Leonardo DiCaprio. Saw it tonight. Very good. Best film ive watched in a long time.

Going to be deadbeat, need to get up in four hours time!


----------



## Kerr (Mar 27, 2012)

I fancy going along to see this.


----------



## Xploit (Nov 16, 2011)

It is brilliant, the screenplay is so so good and the acting is top notch!!

You really don't realise its 3hrs long, a must see!!!


----------



## great gonzo (Nov 4, 2010)

Dont like DiCaprio but all the films he's in I love!! Lol. 
Gonz.


----------



## ITSonlyREECE (Jun 10, 2012)

I can't wait to see this, hopefully abuse the Orange Wednesday deal :thumb:


----------



## deano_uk (Apr 29, 2007)

Its a great film, its long but holds your attention all the way.


----------



## khurum6392 (Oct 11, 2012)

Seen it a few weeks ago leo's best film in a long time a movie you can watch over and over again class biopic


----------



## Flakey (May 5, 2013)

Absolutely Brilliant watch. I have never seen a bad Caprio movie or a bad Scorsese movie (except Hugo). When they come together, it's magic.


----------



## danwel (Feb 18, 2007)

Its on my watch list too


----------



## m1pui (Jul 24, 2009)

Liked it and thought it was good, but not as good as I'd expected from reading a few reviews before.

It was a bit shallow, in the sense that there was quite an intriguing story there but the film just skirted over the top of everything. All built up to the big downfall, which then felt like it was just squeezed in at the end in a rush.

If you enjoyed this, have a look at Boiler Room. It's not as epically made, but it's a good watch. http://www.imdb.com/title/tt0181984/


----------



## alan hanson (May 21, 2008)

really enjoyed it, tad long in places but hey.... 
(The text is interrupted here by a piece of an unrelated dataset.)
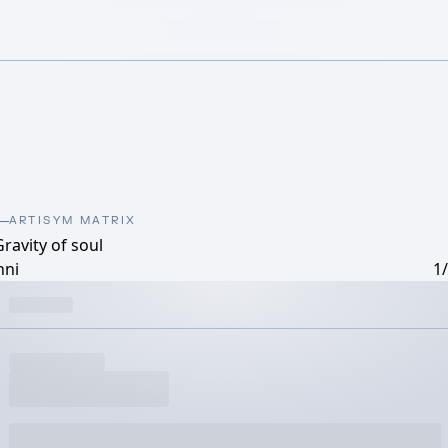
ARTISYM MATRIX
ravity of soul
nni
1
o then theres his wife................. how hot was she


----------



## m1pui (Jul 24, 2009)

alan hanson said:


> o then theres his wife................. how hot was she


I think Donnie expressed it perfectly :lol:


----------



## President Swirl (Oct 23, 2011)

I saw it earlier. Not what I was expecting, I haven't laughed so hard in ages.


----------



## B17BLG (Jun 26, 2012)

Very good film!


----------



## piston_warrior (Jul 25, 2012)

B17BLG said:


> Very good film!


Nice and filthy too :doublesho


----------



## WHIZZER (Oct 25, 2005)

Top Film


----------



## Nanoman (Jan 17, 2009)

This...


alan hanson said:


> really enjoyed it, tad long in places but hey....
> 
> o then theres his wife................. how hot was she


----------



## bradleymarky (Nov 29, 2013)

3 hours is too long, too much swearing and it made me horny 

Would i watch it again.......no.


----------



## aiza55 (Apr 28, 2014)

By far the Best Movie of the Year, Best Actor, Best Director! The whole supporting cast is excellent as well.


----------